I think I have discovered a proof for the irrationality of $\sqrt{2}$, but I'm not sure

That's a correct proof, assuming that you've proved your "necessary condition". The proof of that necessary condition, however, may be just as complex as the more traditional proofs that $\sqrt{2}$ is irrational.

The "only one" part is easy, for if both small numbers are divisible by 4, then the large number is too, and it's not "in simplest form". The "one" part is less obvious (at least to me, at this moment, before I've had that first shot of caffeine).

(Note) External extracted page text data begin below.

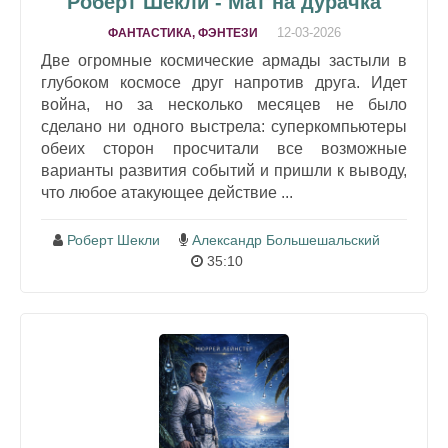
Роберт Шекли - Мат на дурачка
12-03-2026
ФАНТАСТИКА, ФЭНТЕЗИ
Две огромные космические армады застыли в
глубоком космосе друг напротив друга. Идет
война, но за несколько месяцев не было
сделано ни одного выстрела: суперкомпьютеры
обеих сторон просчитали все возможные
варианты развития событий и пришли к выводу,
что любое атакующее действие ...
Роберт Шекли
Александр Большешальский
35:10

This is an addition to John Hughes answer that proves the necessary condition. Since $a^2 + b^2 = c^2$, if $c$ is odd we have that at least one of $a, b$ must be even, and thus at least one of $a^2$, $b^2$ divisible by 4. That part is easy.

On the other hand if $c^2$ is even both $a$ and $b$ can be odd, and without ruling this possibility out for a primitive $(a, b, c)$ the proof is not complete. It should be obvious that if $a$, $b$ are both even the triplet wasn't primitive.

There is a way to complete your proof. Consider the equation $\bmod 4$, with $a, b$ both odd:

$$a^2 + b^2 \equiv c^2 \mod 4$$

Regardless if $a \equiv 1$ or $a\equiv 3 \mod 4$, since $3^2 \equiv 1 \mod 4$ we have:

$$1 + 1 \equiv c^2 \mod 4$$

But $c$ is even, thus

$$2 \equiv 0 \mod 4$$

which shows there are no solutions, thus $a, b$ can't both be odd with even $c$.